Answer all the following questions in this notebook either
following the # ANSWER: or **ANSWER** prompts.
For mathematical equations, replace the text between the $$
with the appropriate formulas.
Use complete sentences, proof-read, and show all necessary work. After you finish, make sure to re-run all the R-chunks before clicking “Preview” and submitting. You can do this by clicking the dropdown menu that says “Run” in the toolbar above and then selecting “Run All”. There is a non-zero probability that Dr. Selby will download the Rmd file and try to run it on her computer. If it does not run from top to bottom, she will not accept the assignment.
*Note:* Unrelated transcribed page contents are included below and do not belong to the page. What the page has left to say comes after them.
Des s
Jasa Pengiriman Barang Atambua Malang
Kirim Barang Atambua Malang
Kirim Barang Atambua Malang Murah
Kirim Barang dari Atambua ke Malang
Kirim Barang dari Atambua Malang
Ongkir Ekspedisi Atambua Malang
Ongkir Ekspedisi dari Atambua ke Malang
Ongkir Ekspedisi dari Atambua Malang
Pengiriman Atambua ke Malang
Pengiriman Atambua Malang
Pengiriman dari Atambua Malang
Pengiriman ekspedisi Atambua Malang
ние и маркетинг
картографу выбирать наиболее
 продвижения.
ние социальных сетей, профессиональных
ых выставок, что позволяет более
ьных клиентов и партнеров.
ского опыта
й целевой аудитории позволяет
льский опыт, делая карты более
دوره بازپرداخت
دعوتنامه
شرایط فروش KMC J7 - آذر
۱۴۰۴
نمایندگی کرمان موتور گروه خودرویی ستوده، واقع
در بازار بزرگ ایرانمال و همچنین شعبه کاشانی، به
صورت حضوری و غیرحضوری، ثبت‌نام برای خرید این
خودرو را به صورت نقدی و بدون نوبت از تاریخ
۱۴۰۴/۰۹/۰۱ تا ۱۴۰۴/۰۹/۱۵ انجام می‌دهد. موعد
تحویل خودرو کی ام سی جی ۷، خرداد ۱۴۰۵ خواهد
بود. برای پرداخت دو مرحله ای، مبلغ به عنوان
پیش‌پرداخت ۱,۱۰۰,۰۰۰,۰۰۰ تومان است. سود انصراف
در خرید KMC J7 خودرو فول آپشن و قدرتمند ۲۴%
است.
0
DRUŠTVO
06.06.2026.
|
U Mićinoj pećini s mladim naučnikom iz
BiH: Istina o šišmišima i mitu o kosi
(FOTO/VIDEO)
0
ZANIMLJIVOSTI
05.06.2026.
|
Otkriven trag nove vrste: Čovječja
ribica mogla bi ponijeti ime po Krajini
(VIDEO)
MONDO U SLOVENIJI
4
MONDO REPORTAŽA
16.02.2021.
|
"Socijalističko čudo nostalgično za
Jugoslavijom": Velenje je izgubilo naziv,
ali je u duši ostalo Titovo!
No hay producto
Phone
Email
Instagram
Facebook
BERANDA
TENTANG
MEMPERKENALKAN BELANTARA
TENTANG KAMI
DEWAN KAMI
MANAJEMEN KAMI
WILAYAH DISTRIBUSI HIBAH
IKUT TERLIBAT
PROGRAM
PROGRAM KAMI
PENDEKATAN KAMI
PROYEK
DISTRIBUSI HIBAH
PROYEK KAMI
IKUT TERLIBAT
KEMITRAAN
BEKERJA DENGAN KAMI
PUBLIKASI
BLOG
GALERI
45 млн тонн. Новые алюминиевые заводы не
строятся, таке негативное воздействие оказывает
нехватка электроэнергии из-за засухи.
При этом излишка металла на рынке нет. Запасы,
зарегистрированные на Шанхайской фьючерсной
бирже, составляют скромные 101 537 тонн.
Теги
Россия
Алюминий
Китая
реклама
Submit your .nb.html file on Canvas by the date and time listed above.
Lastly, post all code used to load necessary libraries in the following R-chunk.
# ANSWER:
library(fivethirtyeight)
Warning: package ‘fivethirtyeight’ was built under R version 4.2.3Some larger datasets need to be installed separately, like senators and house_district_forecast. To install these, we recommend you
install the fivethirtyeightdata package by running: install.packages('fivethirtyeightdata', repos =
'https://fivethirtyeightdata.github.io/drat/', type = 'source')
library(stargazer)
library(dplyr)
library(ggplot2)
Go to https://fivethirtyeight.com/features/the-ultimate-halloween-candy-power-ranking/ and watch the video and read the article.
Discuss the research question addressed in this article:
ANSWER: In this article and video the researcher is attempting to discover what qualities/components of a candy make it more desirable than other candies. He analyzed the general ingredients, chocolate vs fruit flavored, and other variables like, caramel, crisp/wafer, nougat, and nuts to seee how they faired against other candies. Then he identified the variables that made the biggest impact.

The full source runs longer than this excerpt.